Blockchain Byte - Week 13 : Hashing & Public Key Cryptography
Table of Contents
- Recap
- Digital Signature
- Encryption & Decryption
- Checksum
- Passwords
Recap
Last week, we introduced Hashing. To recap, hashing is the process of
having an input of any length -> running it through a hashing algorithm -> getting an output of fixed length.
This means the hash output generated is independent of the length of the input which means even if the input contains 10, 100, 1000's or more characters, the output length will remain fixed & of same length irrespective of the length of input characters.
We also noted that a Blockchain uses hash functions in order to create a record of the data booked on the blockchain.

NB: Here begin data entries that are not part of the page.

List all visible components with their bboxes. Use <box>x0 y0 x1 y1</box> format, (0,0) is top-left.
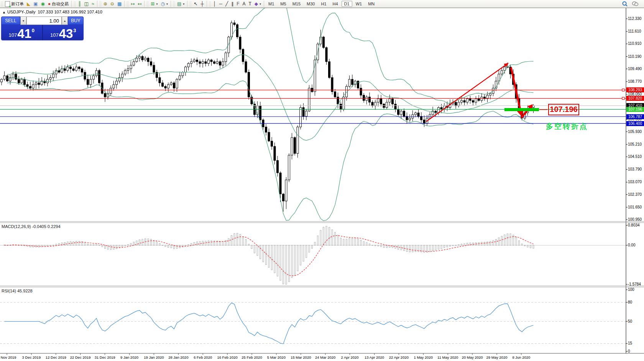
buy-price-figure: 107 <box>50 32 59 38</box>
chart-canvas <box>0 0 644 361</box>
price-callout-box[interactable]: 107.196 <box>548 104 579 115</box>
volume-increase-button[interactable]: ▲ <box>62 16 68 25</box>
ohlc-readout: 107.333 107.483 106.992 107.410 <box>38 10 102 14</box>
macd-pane <box>0 226 626 284</box>
rsi-pane <box>0 302 626 344</box>
sell-price-point: 0 <box>32 28 34 33</box>
sell-price[interactable]: 107 41 0 <box>1 25 43 40</box>
price-label-108.293: 108.293 <box>626 87 644 92</box>
one-click-trade-panel: SELL ▼ 1.00 ▲ BUY 107 41 0 107 43 3 <box>1 16 84 40</box>
volume-input[interactable]: 1.00 <box>26 16 62 25</box>
bollinger-middle <box>7 55 534 141</box>
price-label-107.820: 107.820 <box>626 96 644 101</box>
price-label-106.400: 106.400 <box>626 121 644 126</box>
sell-price-pips: 41 <box>17 28 31 39</box>
macd-label: MACD(12,26,9) -0.0405 0.2294 <box>2 224 61 229</box>
symbol-marker-icon: ▲ <box>2 10 6 14</box>
sell-price-figure: 107 <box>8 32 17 38</box>
sell-button[interactable]: SELL <box>1 16 20 25</box>
pane-separator[interactable] <box>0 222 644 223</box>
hline-handle[interactable] <box>622 97 624 100</box>
mt4-window: +新订单◣▣◉●自动交易║◫≈⊕⊖▦↦↤⊞▾◷▾▤▾↖┼│─╱∥FAT◆▾M1M… <box>0 0 644 361</box>
rsi-label: RSI(14) 45.9228 <box>2 289 33 293</box>
rsi-line <box>5 303 534 344</box>
buy-price-point: 3 <box>73 28 76 33</box>
main-chart-pane <box>0 0 626 221</box>
price-label-107.196: 107.196 <box>626 107 644 112</box>
support-highlight-bar[interactable] <box>504 108 539 111</box>
buy-price[interactable]: 107 43 3 <box>43 25 84 40</box>
chart-info-line: ▲USDJPY-,Daily 107.333 107.483 106.992 1… <box>2 10 102 14</box>
macd-signal-line <box>5 235 534 276</box>
hline-handle[interactable] <box>622 89 624 91</box>
price-label-106.787: 106.787 <box>626 114 644 119</box>
turning-point-note[interactable]: 多空转折点 <box>546 121 588 131</box>
buy-button[interactable]: BUY <box>68 16 84 25</box>
symbol-title: USDJPY-,Daily <box>7 10 36 14</box>
pane-separator[interactable] <box>0 286 644 287</box>
candles-layer <box>1 20 535 212</box>
bollinger-upper <box>7 0 534 103</box>
volume-decrease-button[interactable]: ▼ <box>20 16 26 25</box>
buy-price-pips: 43 <box>59 28 73 39</box>
macd-histogram <box>4 226 534 284</box>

For e.g., if a block has like 100 transactions, a hash is created of those 100 transactions.
Why? So that any change to a single piece of data is easily identified. We all know that the Blockchain architecture is decentralized, meaning there is no centralized institution or authority verifying the authenticity of any transaction or maintaining IT security. The nodes are the ones carrying out the verification. (We will get into addition of transactions to the blockchain later!!).
Digital Signature
So, there should be some security or check to ensure no one is able to change any part of the transaction during verification or once verified. This is where cryptography plays a fundamental role in ensuring transaction authentication without a trusted third party.
Before we see how it is done in blockchain, let us take a simpler scenario of implementing digital signature.
What is Digital Signature ? - It is a technique to ensure secure transmission of documents to:
- Ensure authenticity of source &
- That no alteration to the document has been carried out during transit from sender to receiver.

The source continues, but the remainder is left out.